Blind Spot Navigation in Large Language Model Reasoning with Thought Space Explorer
This addresses a limitation in LLM reasoning methods for tasks like math and QA, though it is incremental as it builds on existing chain-based approaches.
The paper tackles the problem of blind spots in large language model reasoning by proposing the Thought Space Explorer framework, which improves accuracy on math and QA benchmarks while maintaining a better effectiveness-efficiency trade-off.

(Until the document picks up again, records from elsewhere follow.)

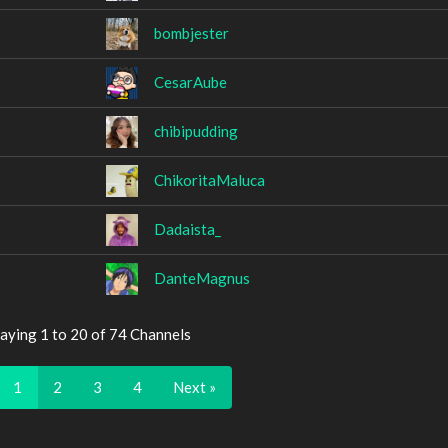
bombjester
CesarAube
chibipudding
ChikoritaMaluca
Dadaista_
DanteMagnus
aying 1 to 20 of 74 Channels
1
2
3
4
Next »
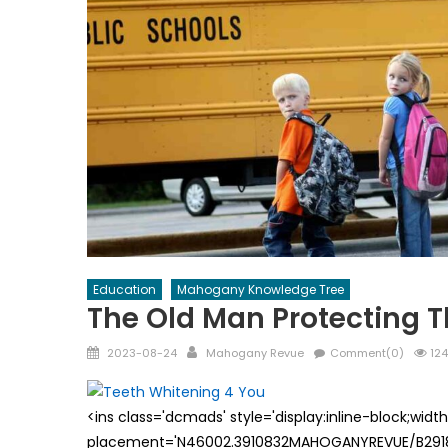
Education
Mahogany Knowledge Tree
The Old Man Protecting T
Posted
Author
2023-08-24
Mahogany Revue
Comment(0)
124
on
<ins class='dcmads' style='display:inline-block;wid
placement='N46002.3910832MAHOGANYREVUE/B29181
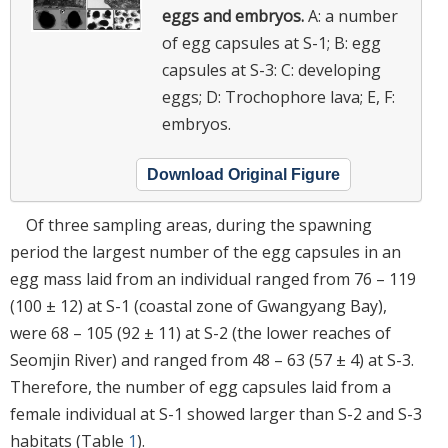
eggs and embryos.
A: a number
of egg capsules at S-1; B: egg
capsules at S-3: C: developing
eggs; D: Trochophore lava; E, F:
embryos.
Download Original Figure
Of three sampling areas, during the spawning
period the largest number of the egg capsules in an
egg mass laid from an individual ranged from 76 – 119
(100 ± 12) at S-1 (coastal zone of Gwangyang Bay),
were 68 – 105 (92 ± 11) at S-2 (the lower reaches of
Seomjin River) and ranged from 48 – 63 (57 ± 4) at S-3.
Therefore, the number of egg capsules laid from a
female individual at S-1 showed larger than S-2 and S-3
habitats (Table
1
).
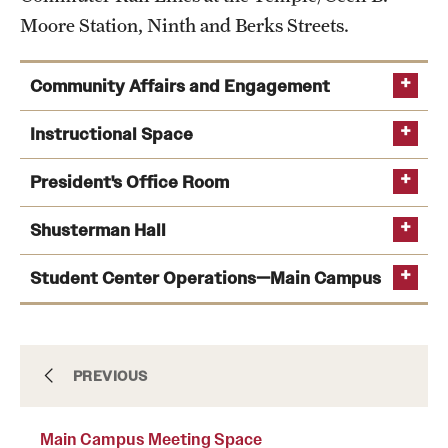
Moore Station, Ninth and Berks Streets.
International Study
Libraries
Community Affairs and Engagement
Schools and Colleges
Office of Community Affairs and
Instructional Space
Engagement homepage
President's Office Room
Life at Temple
myrtle.jackson@temple.edu
Shusterman Hall
Classroom Technology
Arts and Culture
Support
Student Center Operations—Main Campus
Clubs and Organizations
Diversity and Inclusivity
Emergency Resources
Documents & Insurance
PREVIOUS
Housing and Dining
Main Campus Meeting Space
Health Sciences Center Form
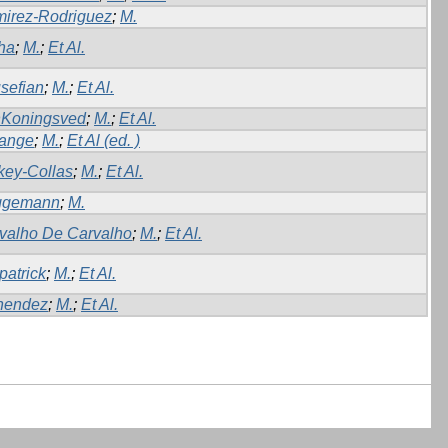
irez-Rodriguez
;
M.
ha
;
M.
;
Et Al.
sefian
;
M.
;
Et Al.
Koningsved
;
M.
;
Et Al.
ange
;
M.
;
Et Al (ed. )
key-Collas
;
M.
;
Et Al.
ggemann
;
M.
valho De Carvalho
;
M.
;
Et Al.
patrick
;
M.
;
Et Al.
nendez
;
M.
;
Et Al.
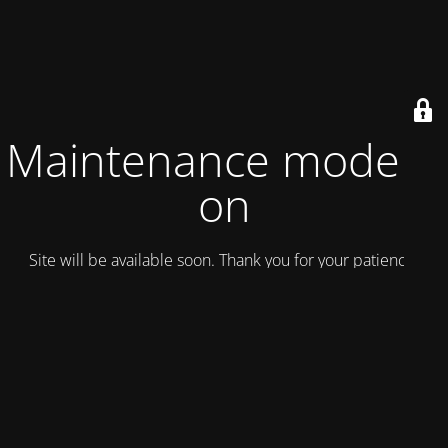
Maintenance mode is
on
Site will be available soon. Thank you for your patience!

Large language models have shown strong reasoning capabilities through chain-structured methods such as Chain-of-Thought. Recent studies optimize thought structures by generating parallel or tree-like structures, switching between long and short reasoning modes, or aligning reasoning steps with task performance. However, these approaches mainly rely on previously generated logical directions of the chains, which ignore the unexplored regions of the solution space. Such a phenomenon is defined as blind spots, which limit the diversity and effectiveness of the reasoning process. To this end, we propose the ``Thought Space Explorer'' (TSE), a framework for navigating and expanding thought structures to overcome blind spots in LLM reasoning. Our TSE first identifies key nodes with high impact, then generates new nodes by integrating information from multiple chains. Finally, it extends new branches through connection strategies. We conduct a series of experiments on math and QA benchmarks. Compared with existing baseline methods, TSE improves the accuracy of both the final answer and intermediate reasoning steps, while maintaining a better effectiveness-efficiency trade-off for practical deployment.